= The Wizard of Oz (2001 album) =

The Wizard of Oz, subtitled Live Australian Cast Recording is a cast recording of the 2001 Australian production of the stage musical The Wizard of Oz, featuring Nikki Webster. It was nominated for the 2002 ARIA Award for Best Cast or Show Album.

==Background==
In 2001 an Australian musical theatre staging of The Wizard of Oz, an adaptation of The Wonderful Wizard of Oz toured the country. It was directed by Nancye Hayes with Peter Casey as musical director. It ran from November 2001 until December 2002 and featured Nikki Webster as Dorothy.

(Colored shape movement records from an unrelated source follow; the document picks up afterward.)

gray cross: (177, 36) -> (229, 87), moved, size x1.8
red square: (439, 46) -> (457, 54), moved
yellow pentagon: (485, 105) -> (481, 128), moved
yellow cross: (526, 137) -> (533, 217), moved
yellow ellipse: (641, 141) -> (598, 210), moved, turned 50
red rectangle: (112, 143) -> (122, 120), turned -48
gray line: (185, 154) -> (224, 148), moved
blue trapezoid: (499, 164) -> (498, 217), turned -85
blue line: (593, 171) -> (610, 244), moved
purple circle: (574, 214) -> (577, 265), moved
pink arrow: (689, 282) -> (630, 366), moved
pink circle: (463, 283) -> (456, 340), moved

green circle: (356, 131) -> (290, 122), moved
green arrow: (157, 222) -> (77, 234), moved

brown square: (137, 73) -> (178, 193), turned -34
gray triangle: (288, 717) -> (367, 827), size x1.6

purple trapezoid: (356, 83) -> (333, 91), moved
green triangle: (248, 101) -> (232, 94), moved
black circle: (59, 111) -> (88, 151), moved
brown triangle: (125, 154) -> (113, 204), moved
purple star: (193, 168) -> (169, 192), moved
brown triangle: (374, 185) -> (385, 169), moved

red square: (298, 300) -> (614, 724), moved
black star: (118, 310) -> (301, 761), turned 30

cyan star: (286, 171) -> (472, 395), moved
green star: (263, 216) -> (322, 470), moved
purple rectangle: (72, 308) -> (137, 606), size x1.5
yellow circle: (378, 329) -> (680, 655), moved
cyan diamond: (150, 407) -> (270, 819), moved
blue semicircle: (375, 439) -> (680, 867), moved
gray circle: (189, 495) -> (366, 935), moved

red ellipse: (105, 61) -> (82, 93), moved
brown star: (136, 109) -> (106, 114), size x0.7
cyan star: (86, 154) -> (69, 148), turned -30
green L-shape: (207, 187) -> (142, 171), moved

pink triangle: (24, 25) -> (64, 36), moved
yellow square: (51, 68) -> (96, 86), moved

The Wizard of Oz was first staged at the Lyric Theatre in Sydney before moving to the Regent Theatre in Melbourne then onto the Lyric Theatre in South Brisbane.

==Cast==
- Nikki Webster - Dorothy
- Kane Alexander - Scarecrow (NSW)
- Derek Metzger - Scarecrow (Vic, Qld)
- Philip Gould - Tinman
- Doug Parkinson - Cowardly Lion
- Bert Newton - Wizard of Oz
- Delia Hannah - Glinda (NSW)
- Patti Newton - Glinda (Vic, Qld)
- Pamela Rabe - Wicked Witch
- Tony Geappen - Uncle Henry

==Soundtrack==
The original cast recording was released in 2001 through BMG Australia.

Track list:
1. Overture
2. Over the Rainbow
3. Cyclone
4. Come Out Come Out
5. It Really Was No Miracle
6. We Thank You Very Sweetly
7. Ding Dong! The Witch Is Dead
8. As Mayor of the Munchkin City
9. As Coroner I Must Aver
10. Ding Dong! The Witch Is Dead (Reprise)
11. Lullaby League
12. Lollipop Guild
13. We Welcome You to Munchkinland
14. Follow the Yellow Brick Road - You're Off To See The Wizard
15. If I Only Had a Brain
16. We're Off To See The Wizard (Duo)
17. If I Only Had a Heart
18. We're Off To See The Wizard (Trio)
19. Lions, Tigers And Bears
20. If I Only Had the Nerve
21. We're Off To See The Wizard (Quartet)
22. Out Of The Woods
23. Entr'acte
24. Merry Old Land Of Oz
25. If I Were King of the Forest
26. Jitterbug
27. Witchmelt
28. Curtain Calls
29. Over The Rainbow (Reprise)

Webster released "Over the Rainbow" as a single along with another song, "The Best Days". The double A side single peaked at #21 on the ARIA Singles Chart and was certified gold.